2. Threshold-based metrics

Fraud detection is most commonly addressed as a binary classification problem: A fraud detection system receives transactions, and its goal is to predict whether they are likely to be genuine, or fraudulent. Given a transaction \(x\) (with features \(x_1\), \(x_2\), …), a fraud detection system outputs a fraud score, and classifies it as genuine or fraudulent, as illustrated in Fig. 1.

The fraud scores returned by a fraud detection system on a set of transactions only need to be ordered. The higher its value, the higher the probability for the transaction to be a fraud. For the sake of simplicity, we will assume in the following that the fraud score is the probability \(p(x)\) for a transaction \(x\) to be a fraud, that is, a value between 0 and 1.

The decision to classify a transaction as fraudulent can then be made by setting a threshold \(0 \le t \le 1\) on the probability \(p(x)\), such that if \(p(x) > t\), the transaction is classified as fraudulent, or as genuine if \(p(x) \le t\).
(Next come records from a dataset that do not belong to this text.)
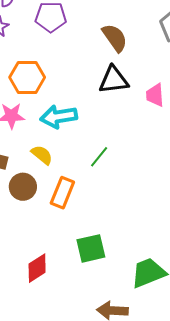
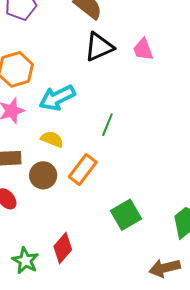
orange rectangle: (62, 193) -> (83, 170), turned 32
red diamond: (37, 268) -> (63, 248), moved

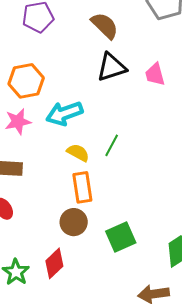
yellow semicircle: (52, 139) -> (78, 153), moved
orange rectangle: (83, 170) -> (82, 187), turned -52
brown circle: (43, 175) -> (74, 222), moved

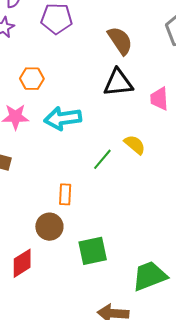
orange hexagon: (26, 81) -> (32, 79), size x0.7
yellow semicircle: (78, 153) -> (135, 145), moved
orange rectangle: (82, 187) -> (65, 194), size x0.7

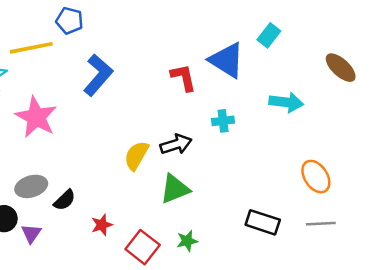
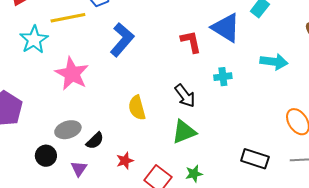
black arrow: (176, 144) -> (185, 96), turned 70
yellow semicircle: (136, 155) -> (137, 108), moved, turned -45
purple triangle: (31, 233) -> (79, 169), moved

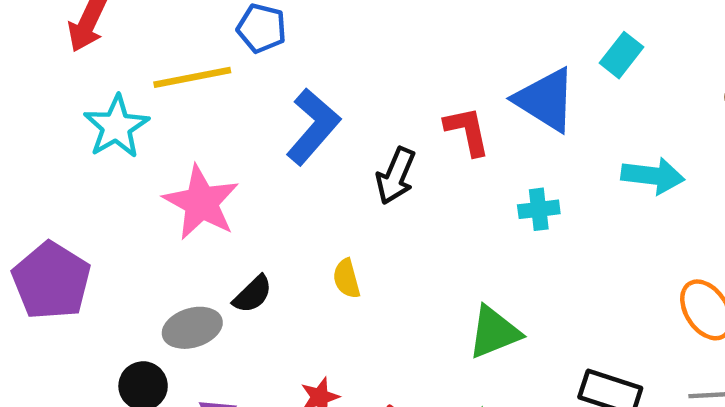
black arrow: (185, 96) -> (396, 176), moved, turned 60
yellow semicircle: (137, 108) -> (347, 279), size x0.7
green triangle: (184, 132) -> (494, 332), moved
black semicircle: (95, 141) -> (253, 294), moved

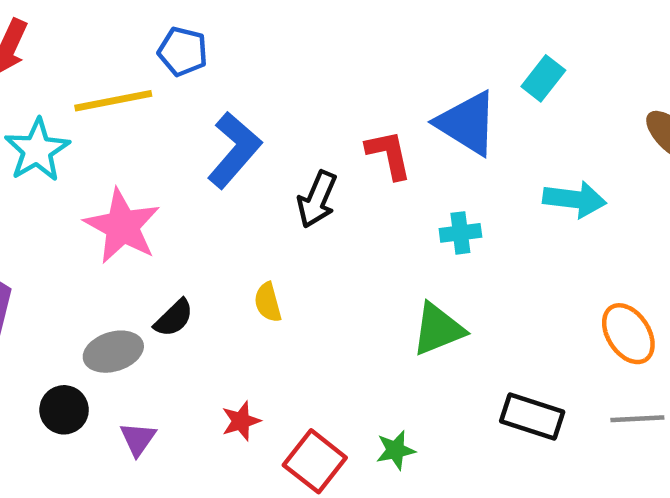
green triangle: (494, 332) -> (438, 329), moved

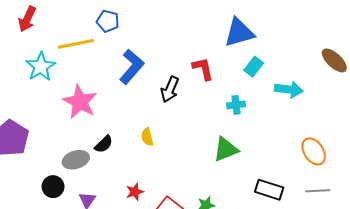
cyan rectangle: (543, 78) -> (254, 67), moved
blue triangle: (467, 123) -> (239, 33), moved, turned -48

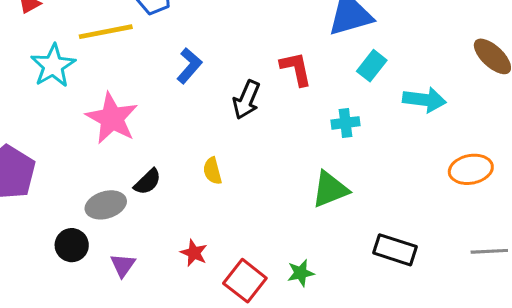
blue L-shape: (132, 67) -> (189, 66), size x0.7
orange ellipse: (314, 151) -> (471, 169), moved, turned -68
gray line: (318, 191) -> (489, 251), moved
red star: (135, 192) -> (194, 253), turned -30

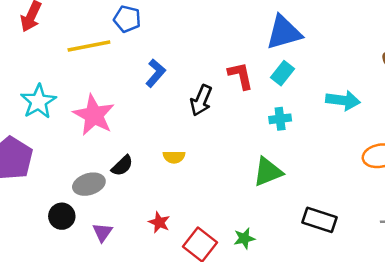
cyan star: (53, 66) -> (38, 102), moved
cyan rectangle: (372, 66) -> (283, 73), moved
yellow semicircle: (212, 171) -> (174, 157), turned -75

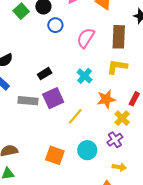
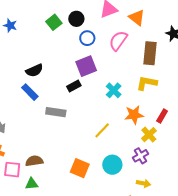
pink semicircle: (86, 38) -> (118, 41), moved
purple square: (53, 98) -> (86, 66), moved

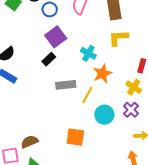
gray rectangle: (56, 112) -> (66, 85), moved
orange star: (134, 115) -> (102, 74), moved
cyan circle: (112, 165) -> (104, 115), moved

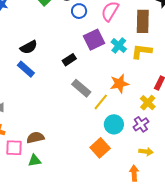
purple square: (56, 37) -> (94, 40), moved
cyan cross: (88, 53) -> (119, 46), moved
gray rectangle: (66, 85) -> (81, 88), turned 36
orange square: (75, 137) -> (100, 148), moved, turned 30

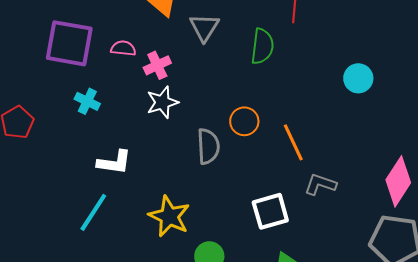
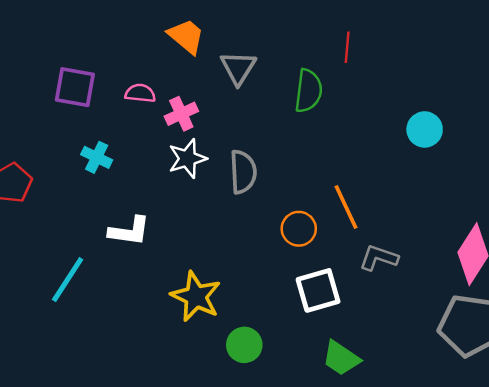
purple square: (69, 43) -> (75, 87), size x0.7
orange circle: (244, 121) -> (299, 229), moved
gray semicircle: (208, 146) -> (243, 172), moved
cyan line: (93, 212) -> (68, 280), moved

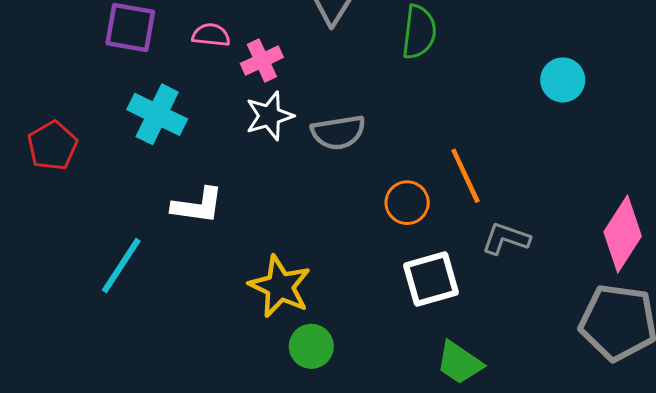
cyan cross: (97, 157) -> (157, 114), size x1.5
gray semicircle: (243, 172) -> (338, 132), turned 84
green circle: (244, 345) -> (311, 346), moved

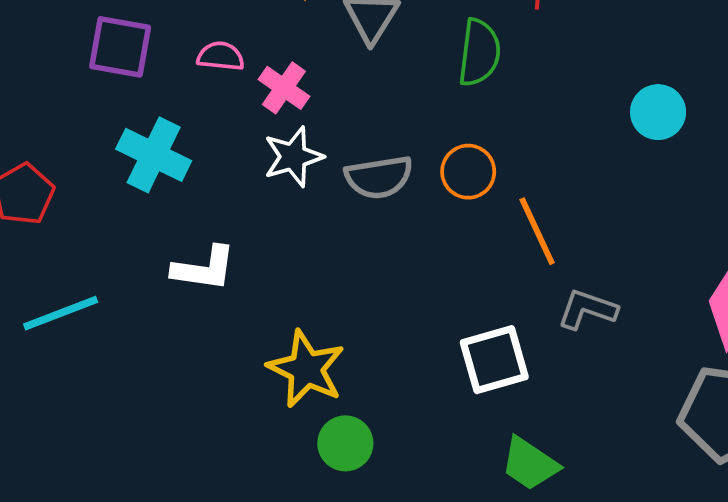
pink cross: (262, 60) -> (284, 88), turned -30
orange circle: (407, 203) -> (468, 172), moved
cyan line: (121, 266) -> (61, 313), moved, turned 36

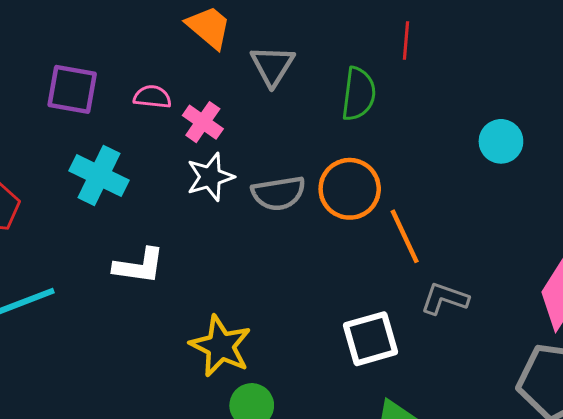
orange circle: (468, 172) -> (350, 189), size x1.4

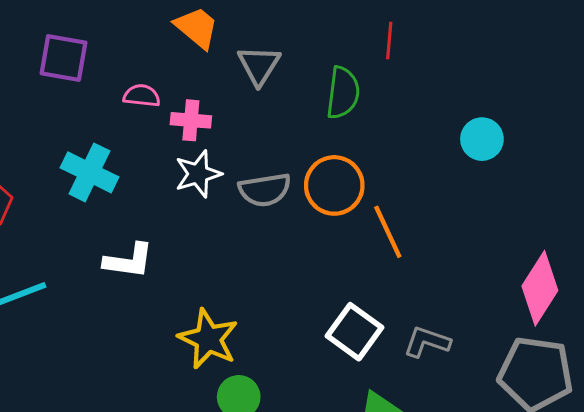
purple square: (72, 89) -> (63, 58), moved
pink cross: (203, 122) -> (191, 120), turned -30
gray L-shape: (445, 299) -> (427, 342), moved
white square: (370, 339) -> (355, 332), turned -38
# Initialization: Load shared functions

# Load shared functions
!curl -O https://raw.githubusercontent.com/Fraud-Detection-Handbook/fraud-detection-handbook/main/Chapter_References/shared_functions.py
%run shared_functions.py

# For plotting confusion matrices
from pretty_plot_confusion_matrix import plot_confusion_matrix_from_data
  % Total    % Received % Xferd  Average Speed   Time    Time     Time  Current
                                 Dload  Upload   Total   Spent    Left  Speed
100 37136  100 37136    0     0   533k      0 --:--:-- --:--:-- --:--:--  533k
# Getting classes from a vector of fraud probabilities and a threshold
def get_class_from_fraud_probability(fraud_probabilities, threshold=0.5):
    predicted_classes = [0 if fraud_probability<threshold else 1 
                         for fraud_probability in fraud_probabilities]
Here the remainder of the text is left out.